[Saved entries]
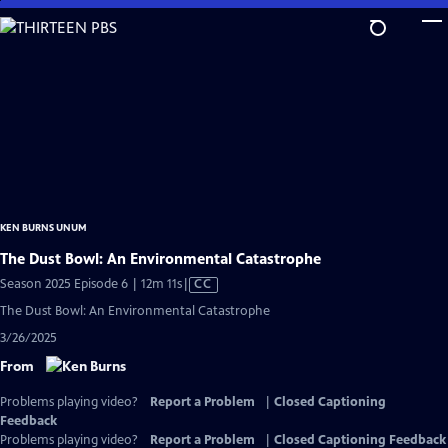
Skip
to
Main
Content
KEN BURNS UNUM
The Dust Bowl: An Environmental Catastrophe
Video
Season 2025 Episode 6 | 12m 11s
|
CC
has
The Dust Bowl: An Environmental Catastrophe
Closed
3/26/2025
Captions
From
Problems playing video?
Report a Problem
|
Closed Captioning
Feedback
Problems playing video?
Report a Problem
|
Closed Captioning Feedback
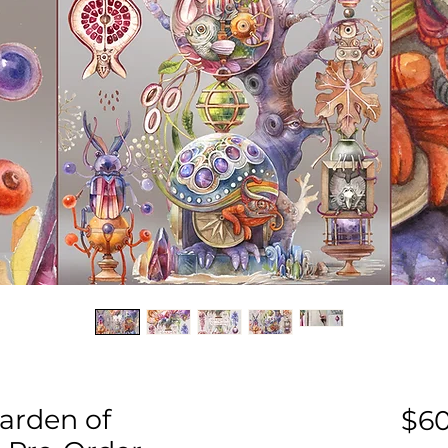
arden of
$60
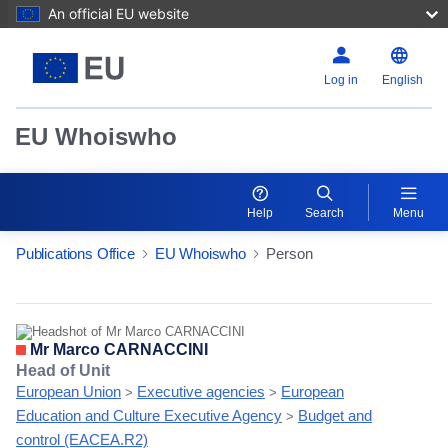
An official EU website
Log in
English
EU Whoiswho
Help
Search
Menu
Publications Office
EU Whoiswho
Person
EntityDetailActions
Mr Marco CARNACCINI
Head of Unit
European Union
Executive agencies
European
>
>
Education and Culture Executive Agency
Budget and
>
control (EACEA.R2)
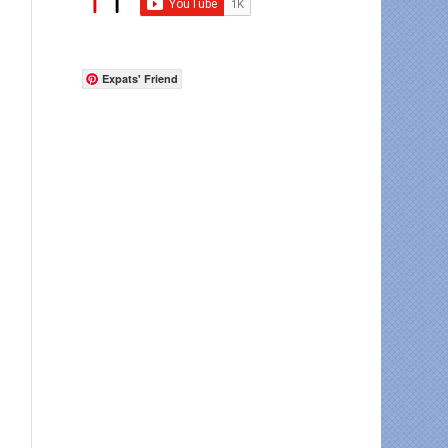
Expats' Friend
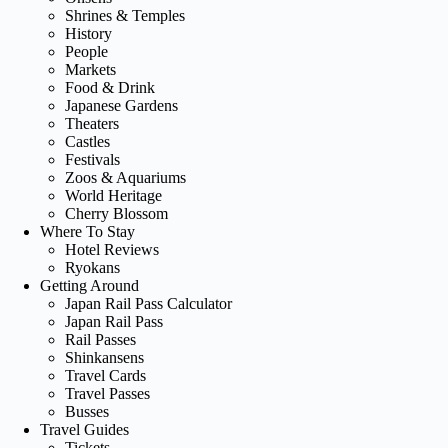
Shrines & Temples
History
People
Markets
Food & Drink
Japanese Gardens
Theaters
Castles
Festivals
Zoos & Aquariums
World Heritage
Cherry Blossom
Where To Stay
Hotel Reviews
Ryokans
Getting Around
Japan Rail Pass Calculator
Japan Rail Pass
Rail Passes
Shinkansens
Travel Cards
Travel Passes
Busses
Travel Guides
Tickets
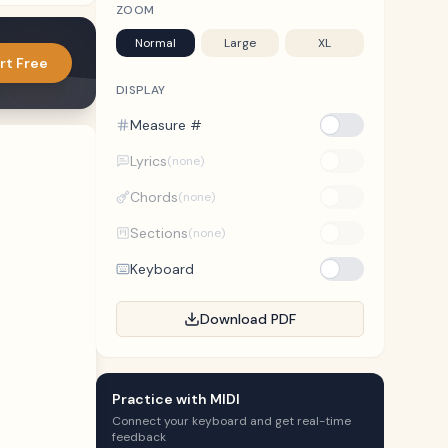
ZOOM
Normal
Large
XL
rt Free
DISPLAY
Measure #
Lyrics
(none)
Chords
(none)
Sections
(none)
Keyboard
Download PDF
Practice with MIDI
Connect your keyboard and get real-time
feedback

[What the task requires] Leaving out only the pictures, retype every record exactly.

[Worked solution]
Skip
to
Main
Content
KEN BURNS UNUM
The Dust Bowl: An Environmental Catastrophe
Video
Season 2025 Episode 6 | 12m 11s
|
CC
has
The Dust Bowl: An Environmental Catastrophe
Closed
3/26/2025
Captions
From
Problems playing video?
Report a Problem
|
Closed Captioning
Feedback
Problems playing video?
Report a Problem
|
Closed Captioning Feedback
arden of
$60
An official EU website
Log in
English
EU Whoiswho
Help
Search
Menu
Publications Office
EU Whoiswho
Person
EntityDetailActions
Mr Marco CARNACCINI
Head of Unit
European Union
Executive agencies
European
>
>
Education and Culture Executive Agency
Budget and
>
control (EACEA.R2)
Expats' Friend
Shrines & Temples
History
People
Markets
Food & Drink
Japanese Gardens
Theaters
Castles
Festivals
Zoos & Aquariums
World Heritage
Cherry Blossom
Where To Stay
Hotel Reviews
Ryokans
Getting Around
Japan Rail Pass Calculator
Japan Rail Pass
Rail Passes
Shinkansens
Travel Cards
Travel Passes
Busses
Travel Guides
Tickets
ZOOM
Normal
Large
XL
rt Free
DISPLAY
Measure #
Lyrics
(none)
Chords
(none)
Sections
(none)
Keyboard
Download PDF
Practice with MIDI
Connect your keyboard and get real-time
feedback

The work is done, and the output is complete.